-- WORK TASK --
Please copy out every line in the entries that includes the word "sheets".

-- SUPPLIED MATERIAL --
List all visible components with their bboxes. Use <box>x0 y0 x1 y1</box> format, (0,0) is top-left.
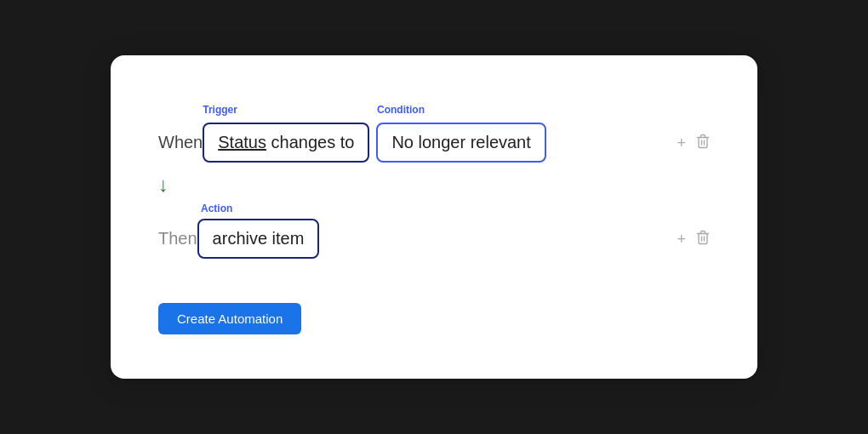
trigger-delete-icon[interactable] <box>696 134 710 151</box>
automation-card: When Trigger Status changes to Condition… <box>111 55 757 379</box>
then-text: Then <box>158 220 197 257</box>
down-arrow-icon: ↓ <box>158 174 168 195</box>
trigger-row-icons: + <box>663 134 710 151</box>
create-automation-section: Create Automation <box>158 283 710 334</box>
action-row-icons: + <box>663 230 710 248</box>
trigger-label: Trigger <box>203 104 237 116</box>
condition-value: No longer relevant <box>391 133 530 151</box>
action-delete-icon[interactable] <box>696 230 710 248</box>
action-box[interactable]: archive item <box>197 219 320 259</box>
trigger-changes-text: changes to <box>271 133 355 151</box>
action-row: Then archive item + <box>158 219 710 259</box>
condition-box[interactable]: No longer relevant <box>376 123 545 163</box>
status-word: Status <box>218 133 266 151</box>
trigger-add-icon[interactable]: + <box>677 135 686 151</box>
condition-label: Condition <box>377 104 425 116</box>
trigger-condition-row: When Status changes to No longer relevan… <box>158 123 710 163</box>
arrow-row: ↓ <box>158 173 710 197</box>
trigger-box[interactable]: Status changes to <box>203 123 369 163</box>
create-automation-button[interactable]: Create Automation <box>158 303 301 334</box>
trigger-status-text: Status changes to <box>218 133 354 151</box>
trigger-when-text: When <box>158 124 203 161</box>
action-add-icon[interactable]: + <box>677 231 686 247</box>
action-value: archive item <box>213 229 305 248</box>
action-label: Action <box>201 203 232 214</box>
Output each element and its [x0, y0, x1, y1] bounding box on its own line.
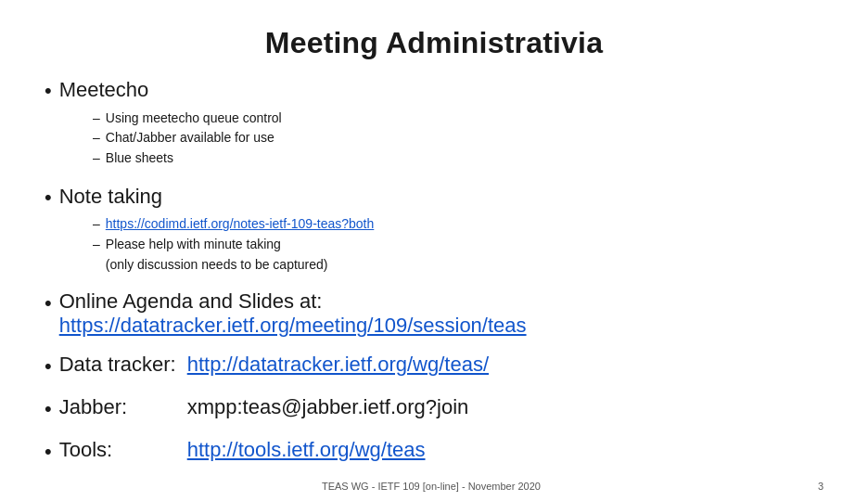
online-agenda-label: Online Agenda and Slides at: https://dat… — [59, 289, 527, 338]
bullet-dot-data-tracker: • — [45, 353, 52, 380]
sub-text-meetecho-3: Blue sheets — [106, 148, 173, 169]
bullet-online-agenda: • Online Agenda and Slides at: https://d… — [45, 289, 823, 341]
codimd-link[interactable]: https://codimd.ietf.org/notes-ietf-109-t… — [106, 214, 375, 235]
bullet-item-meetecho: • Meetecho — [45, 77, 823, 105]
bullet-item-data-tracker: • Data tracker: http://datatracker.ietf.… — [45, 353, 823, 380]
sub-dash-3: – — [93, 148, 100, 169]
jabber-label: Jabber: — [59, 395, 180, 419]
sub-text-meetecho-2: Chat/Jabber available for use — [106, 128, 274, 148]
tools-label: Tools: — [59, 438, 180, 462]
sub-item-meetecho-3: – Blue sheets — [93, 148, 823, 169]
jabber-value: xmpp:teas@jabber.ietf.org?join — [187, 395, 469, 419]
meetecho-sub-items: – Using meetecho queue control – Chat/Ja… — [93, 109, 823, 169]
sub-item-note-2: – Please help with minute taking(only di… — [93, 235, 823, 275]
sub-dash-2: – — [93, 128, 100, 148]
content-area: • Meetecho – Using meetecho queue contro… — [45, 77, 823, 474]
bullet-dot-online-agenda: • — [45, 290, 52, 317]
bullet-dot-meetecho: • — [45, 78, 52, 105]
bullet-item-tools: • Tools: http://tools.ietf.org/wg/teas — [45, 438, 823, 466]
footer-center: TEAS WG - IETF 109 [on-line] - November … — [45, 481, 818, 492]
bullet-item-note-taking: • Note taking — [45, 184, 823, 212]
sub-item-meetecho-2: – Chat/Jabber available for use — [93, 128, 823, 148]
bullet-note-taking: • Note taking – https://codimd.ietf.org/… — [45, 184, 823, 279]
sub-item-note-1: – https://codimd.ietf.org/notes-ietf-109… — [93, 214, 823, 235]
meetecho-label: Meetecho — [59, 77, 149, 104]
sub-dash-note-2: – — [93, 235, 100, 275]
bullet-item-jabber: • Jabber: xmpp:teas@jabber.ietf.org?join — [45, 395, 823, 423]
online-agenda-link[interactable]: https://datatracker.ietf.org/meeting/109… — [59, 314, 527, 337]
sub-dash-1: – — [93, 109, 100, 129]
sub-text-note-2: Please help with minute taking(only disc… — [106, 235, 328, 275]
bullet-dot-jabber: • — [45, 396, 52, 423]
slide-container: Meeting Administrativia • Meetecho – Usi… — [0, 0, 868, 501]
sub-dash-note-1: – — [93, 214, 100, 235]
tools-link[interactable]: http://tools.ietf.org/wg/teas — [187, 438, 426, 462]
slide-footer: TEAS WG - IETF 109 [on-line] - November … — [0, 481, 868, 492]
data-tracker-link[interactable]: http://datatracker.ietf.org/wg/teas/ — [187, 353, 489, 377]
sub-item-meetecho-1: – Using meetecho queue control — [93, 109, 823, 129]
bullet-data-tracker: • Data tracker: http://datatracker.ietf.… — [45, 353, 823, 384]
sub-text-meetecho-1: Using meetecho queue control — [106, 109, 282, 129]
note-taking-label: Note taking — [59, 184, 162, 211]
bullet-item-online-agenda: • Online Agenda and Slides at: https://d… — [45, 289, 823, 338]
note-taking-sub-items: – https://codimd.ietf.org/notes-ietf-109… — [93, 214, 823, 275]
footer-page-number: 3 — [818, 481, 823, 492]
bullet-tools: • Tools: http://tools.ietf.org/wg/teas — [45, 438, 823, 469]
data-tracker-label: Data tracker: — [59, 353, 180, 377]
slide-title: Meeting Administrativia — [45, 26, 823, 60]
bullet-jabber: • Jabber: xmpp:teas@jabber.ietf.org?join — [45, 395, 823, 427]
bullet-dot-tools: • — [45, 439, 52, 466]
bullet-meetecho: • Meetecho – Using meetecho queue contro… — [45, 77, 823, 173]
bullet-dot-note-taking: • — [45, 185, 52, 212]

---

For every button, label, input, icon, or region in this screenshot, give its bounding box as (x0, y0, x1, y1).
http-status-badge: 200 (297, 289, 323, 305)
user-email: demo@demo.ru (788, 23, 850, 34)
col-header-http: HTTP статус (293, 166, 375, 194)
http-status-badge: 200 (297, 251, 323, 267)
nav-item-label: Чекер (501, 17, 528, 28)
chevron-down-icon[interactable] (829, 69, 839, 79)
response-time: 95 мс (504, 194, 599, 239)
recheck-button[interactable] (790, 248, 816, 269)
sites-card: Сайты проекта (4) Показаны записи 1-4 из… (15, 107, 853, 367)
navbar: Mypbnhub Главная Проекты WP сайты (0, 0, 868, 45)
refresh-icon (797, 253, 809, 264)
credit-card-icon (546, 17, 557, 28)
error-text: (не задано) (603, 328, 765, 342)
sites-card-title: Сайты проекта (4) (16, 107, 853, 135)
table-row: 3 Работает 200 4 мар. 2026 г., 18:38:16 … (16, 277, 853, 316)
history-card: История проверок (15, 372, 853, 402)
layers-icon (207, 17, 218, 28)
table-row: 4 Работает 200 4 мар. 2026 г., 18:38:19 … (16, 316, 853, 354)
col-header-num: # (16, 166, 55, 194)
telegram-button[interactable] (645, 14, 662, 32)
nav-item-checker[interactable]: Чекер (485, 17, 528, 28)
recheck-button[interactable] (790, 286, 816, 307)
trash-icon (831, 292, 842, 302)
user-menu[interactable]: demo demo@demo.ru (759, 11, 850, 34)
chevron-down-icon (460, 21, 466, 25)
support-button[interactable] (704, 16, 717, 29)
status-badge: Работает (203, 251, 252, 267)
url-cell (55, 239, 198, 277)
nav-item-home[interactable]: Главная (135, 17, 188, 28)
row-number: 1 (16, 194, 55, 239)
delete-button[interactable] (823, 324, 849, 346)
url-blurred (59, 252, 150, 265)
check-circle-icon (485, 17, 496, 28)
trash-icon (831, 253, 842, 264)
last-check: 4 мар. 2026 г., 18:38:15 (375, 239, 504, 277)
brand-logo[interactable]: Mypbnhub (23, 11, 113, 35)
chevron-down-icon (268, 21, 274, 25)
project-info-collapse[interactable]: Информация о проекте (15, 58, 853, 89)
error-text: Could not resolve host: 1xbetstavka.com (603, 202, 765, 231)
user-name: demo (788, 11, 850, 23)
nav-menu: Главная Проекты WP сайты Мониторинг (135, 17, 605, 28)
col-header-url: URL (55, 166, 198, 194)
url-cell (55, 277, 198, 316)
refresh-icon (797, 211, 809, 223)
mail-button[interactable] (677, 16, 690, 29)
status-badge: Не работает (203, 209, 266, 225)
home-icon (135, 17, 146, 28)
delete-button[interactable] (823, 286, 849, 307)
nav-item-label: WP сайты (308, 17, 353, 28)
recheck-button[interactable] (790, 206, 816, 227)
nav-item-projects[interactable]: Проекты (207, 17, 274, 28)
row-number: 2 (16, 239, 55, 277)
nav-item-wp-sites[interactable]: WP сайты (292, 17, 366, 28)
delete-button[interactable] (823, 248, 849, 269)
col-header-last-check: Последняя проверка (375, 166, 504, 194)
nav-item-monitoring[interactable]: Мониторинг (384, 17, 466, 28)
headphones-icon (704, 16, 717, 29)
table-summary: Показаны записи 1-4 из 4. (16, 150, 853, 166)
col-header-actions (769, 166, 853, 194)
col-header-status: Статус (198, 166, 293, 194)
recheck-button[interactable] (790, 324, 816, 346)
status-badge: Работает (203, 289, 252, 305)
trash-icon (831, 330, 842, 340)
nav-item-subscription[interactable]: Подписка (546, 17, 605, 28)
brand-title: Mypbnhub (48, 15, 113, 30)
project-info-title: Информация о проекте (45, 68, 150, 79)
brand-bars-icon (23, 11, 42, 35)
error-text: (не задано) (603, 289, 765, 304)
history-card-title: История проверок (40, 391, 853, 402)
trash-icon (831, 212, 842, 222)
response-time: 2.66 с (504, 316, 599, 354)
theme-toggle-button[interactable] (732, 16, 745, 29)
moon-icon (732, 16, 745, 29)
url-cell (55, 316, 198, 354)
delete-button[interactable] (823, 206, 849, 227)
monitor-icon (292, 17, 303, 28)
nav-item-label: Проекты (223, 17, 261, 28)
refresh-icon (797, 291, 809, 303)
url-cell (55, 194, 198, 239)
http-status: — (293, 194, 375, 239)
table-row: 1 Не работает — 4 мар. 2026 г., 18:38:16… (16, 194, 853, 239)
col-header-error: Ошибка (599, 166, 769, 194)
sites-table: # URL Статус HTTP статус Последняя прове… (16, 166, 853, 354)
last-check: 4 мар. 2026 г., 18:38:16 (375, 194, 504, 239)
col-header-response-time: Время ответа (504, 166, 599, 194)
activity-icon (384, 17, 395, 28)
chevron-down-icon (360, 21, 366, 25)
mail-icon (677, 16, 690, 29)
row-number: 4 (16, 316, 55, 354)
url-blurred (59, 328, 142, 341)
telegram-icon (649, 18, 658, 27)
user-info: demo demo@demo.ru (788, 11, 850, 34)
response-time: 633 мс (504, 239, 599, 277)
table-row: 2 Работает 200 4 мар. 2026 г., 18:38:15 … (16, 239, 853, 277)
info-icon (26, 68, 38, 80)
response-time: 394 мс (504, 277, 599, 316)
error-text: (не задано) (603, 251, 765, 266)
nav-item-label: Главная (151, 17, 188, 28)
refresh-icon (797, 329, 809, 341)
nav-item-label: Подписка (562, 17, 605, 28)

-- ANSWER --
sub-text-meetecho-3: Blue sheets — [106, 148, 173, 169]
sub-item-meetecho-3: – Blue sheets — [93, 148, 823, 169]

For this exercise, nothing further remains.